Waterstone's and the community

Reading Group at Waterstone's, Exeter. Our stores are part of a national chain, but also very much individual entities in their own right. A good bookshop can and should be a focal point of the local community, a welcoming place that as well as selling books and other products, can be a lively and active member of the community. Waterstone's stores and booksellers can help and involve their local communities in a variety of ways:

  • Waterstone's current charity partner is The Rainbow Trust: Rainbow Trust Children's Charity provides a unique and special service to families when their child has a life threatening or terminal illness. Set up in 1986, they offer practical and emotional help through eight teams of Family Support Workers. They aim to maintain a sense of normality, and keep families together by ensuring support is provided not only to the sick child, but also anxious parents, grandparents and worried brothers and sisters. No other organisation provides the extent of professional care and consistency of contact as Rainbow Trust. Their work is a vital emotional and practical lifeline to those who turn to them.
  • Branches can support a local cause of their choice by displaying a collecting tin. They can also support local causes, charities and initiatives through the gift of books, vouchers or other products at the Manager's discretion.
  • Charity Christmas Cards: Which? surveys in 2008 and 2009 revealed Waterstone's to be one of the most generous retailers in regard to charity Christmas cards, giving up to 50% of the RRP of each card sold to charity. Last year we extended the range of cards that we sold and charities we worked with. In the UK our partner charities were Unicef, Dyslexia Action, WaterAid and Macmillan Cancer Support. In Ireland we supported the Irish Cancer Society, Goal, Oxfam Ireland and Macmillan.
  • Supporting local communities

    Michael Parkinson at Edinburgh West End.
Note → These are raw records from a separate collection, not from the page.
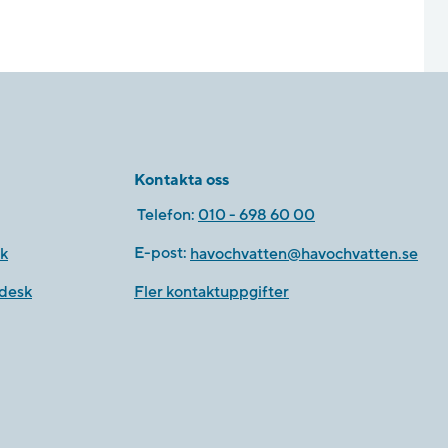
Kontakta oss
Telefon:
010 - 698 60 00
k
E-post:
havochvatten@havochvatten.se
desk
Fler kontaktuppgifter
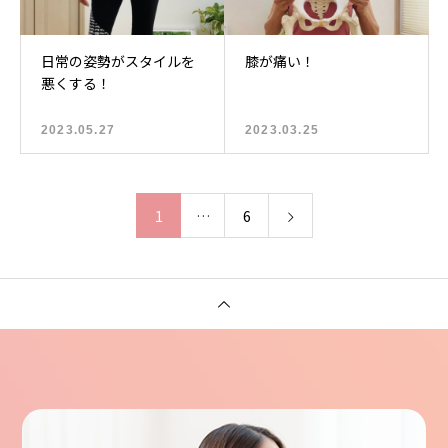
日常の姿勢がスタイルを
膝が痛い！
悪くする！
2023.05.27
2023.03.25
1
…
6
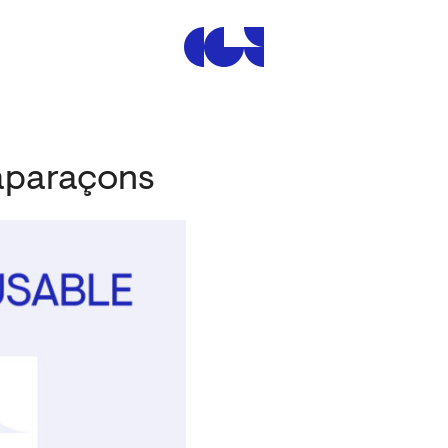
Centre de la Gravure et de
Caparaçons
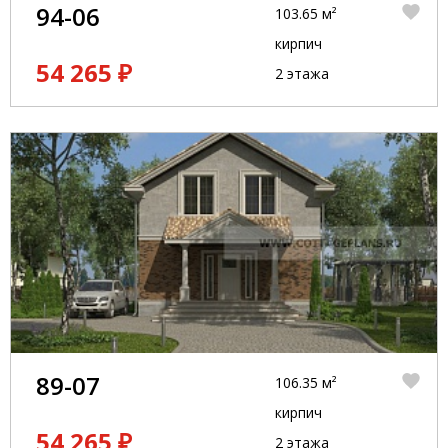
94-06
103.65 м²
кирпич
54 265 ₽
2 этажа
89-07
106.35 м²
кирпич
54 265 ₽
2 этажа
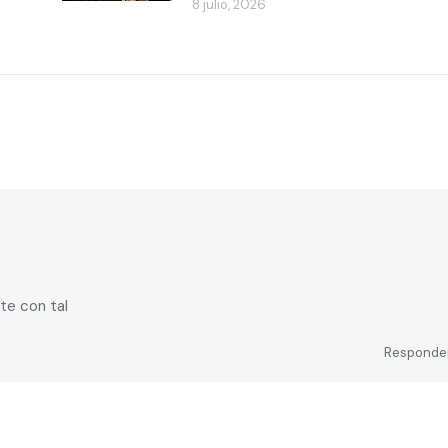
8 julio, 2026
te con tal
Responde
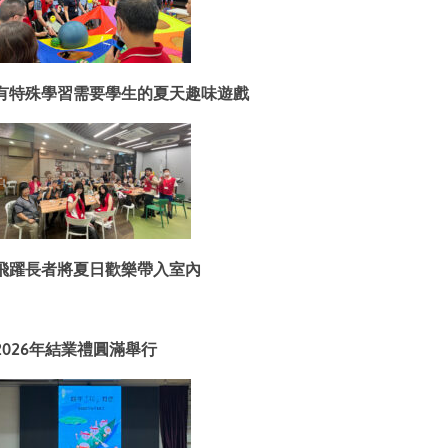
有特殊學習需要學生的夏天趣味遊戲
飛躍長者將夏日歡樂帶入室內
2026年結業禮圓滿舉行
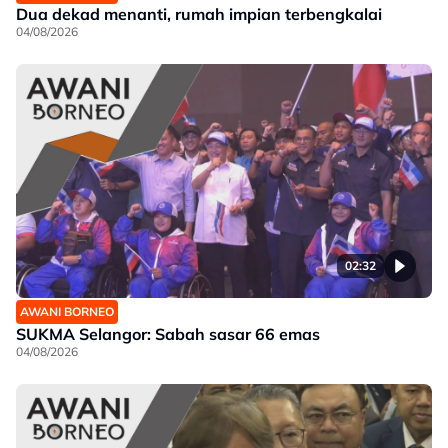
Dua dekad menanti, rumah impian terbengkalai
04/08/2026
02:32
AWANI BORNEO
SUKMA Selangor: Sabah sasar 66 emas
04/08/2026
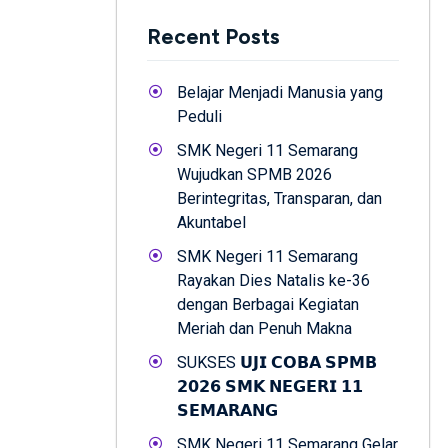
Recent Posts
Belajar Menjadi Manusia yang
Peduli
SMK Negeri 11 Semarang
Wujudkan SPMB 2026
Berintegritas, Transparan, dan
Akuntabel
SMK Negeri 11 Semarang
Rayakan Dies Natalis ke-36
dengan Berbagai Kegiatan
Meriah dan Penuh Makna
SUKSES 𝗨𝗝𝗜 𝗖𝗢𝗕𝗔 𝗦𝗣𝗠𝗕
𝟮𝟬𝟮𝟲 𝗦𝗠𝗞 𝗡𝗘𝗚𝗘𝗥𝗜 𝟭𝟭
𝗦𝗘𝗠𝗔𝗥𝗔𝗡𝗚
SMK Negeri 11 Semarang Gelar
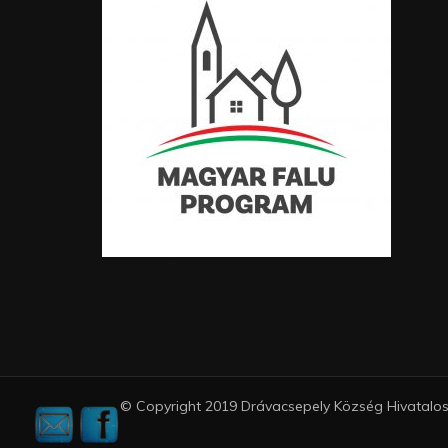
© Copyright 2019 Drávacsepely Község Hivatalos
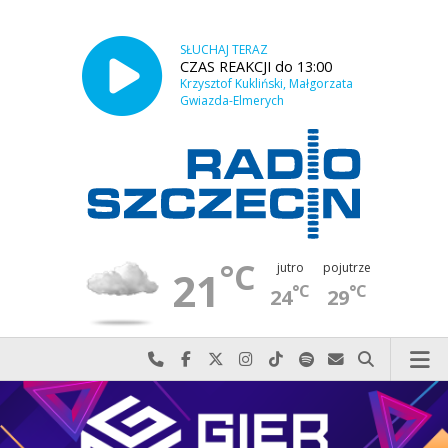
SŁUCHAJ TERAZ
CZAS REAKCJI do 13:00
Krzysztof Kukliński, Małgorzata
Gwiazda-Elmerych
°C
jutro
pojutrze
21
°C
°C
24
29
Najlepiej po prostu do nas zadzwoń
Odwiedź nas na Facebook-u
Odwiedź nas na X
Odwiedź nas na Instagram-ie
Odwiedź nas na TikTok-u
Szukaj nas na Spotify
Wyślij do nas w
Szukaj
  • Our many hundreds of local stores are uniquely placed to provide added value experiences for our customers. These include meeting their favourite artists and authors from the entertainment and literary worlds at live performances, signings and other special events.Waterstone's ran over 9,000 events during 2008/09, including nearly 4,000 author appearances. These took place in stores as well as at numerous local community venues. First-time authors as well as household names launched their new books, with signings, talks, readings and acoustic music performances.
  • Many of our stores run regular reading groups - there were over 1,000 meetings run by our stores during the last year. These gatherings provide a real service to book lovers in our communities. Not only do they provide a safe and warm place for groups to meet and talk but they also encourage people to become involved in books and reading.
  • Kids enjoy a good bookshop event as much as adults and that is why our stores held over 5,000 children's events in the last year. These include author signings, activity days, story readings and much more.
  • Our Big Book Bank initiative, which launched in September 2008, encourages children to share their passion for reading with their classmates. The scheme encourages schoolchildren to bring in a book from home that they've read and enjoyed. They then review the book and place it in their school library or classroom. In exchange, the children receive a voucher to get one of 12 books absolutely free in Waterstone's. Over the life of the scheme so far, the Big Book Bank has been taken up by over 3,500 primary schools.
  • The out and about van from Waterstone's, Oban.

  • Waterstone's Oban branch in the Scottish highlands has a truly unique role to play in its local community. The store's delivery van regularly travels to remote parts of the highlands and islands of West Scotland to take a selection of books to customers who might not otherwise have frequent or convenient access to a bookshop. The "Out and About Van" delivers a range of bestselling titles, specific customer orders, and titles ordered from Waterstones.com and delivered to the Oban store. The Oban "Out and About Van" programme also involves members of the store team taking to the road in spring, summer and autumn, occasionally taking with them a visiting author, to share their knowledge and passion for books with local customers.
  • Your right to read

    Waterstone's believes that it should not act as censor and that customers should have the right to choose whatever they want to read. The only circumstances under which we would remove a book from sale are on the advice of the police or the publisher. We understand that we share a responsibility with parents to ensure that inappropriate material is not sold to minors. While many books for children and teenagers include no printed direct age guidance, our booksellers can both offer advice or decline a sale if they believe a particular title should not be sold to a minor.

    Local charities

    Many branches support local causes of their own choice alongside The Rainbow Trust by displaying collecting tins, donating their time in the form of a "Day for Good" or through the gift of books, vouchers or other products.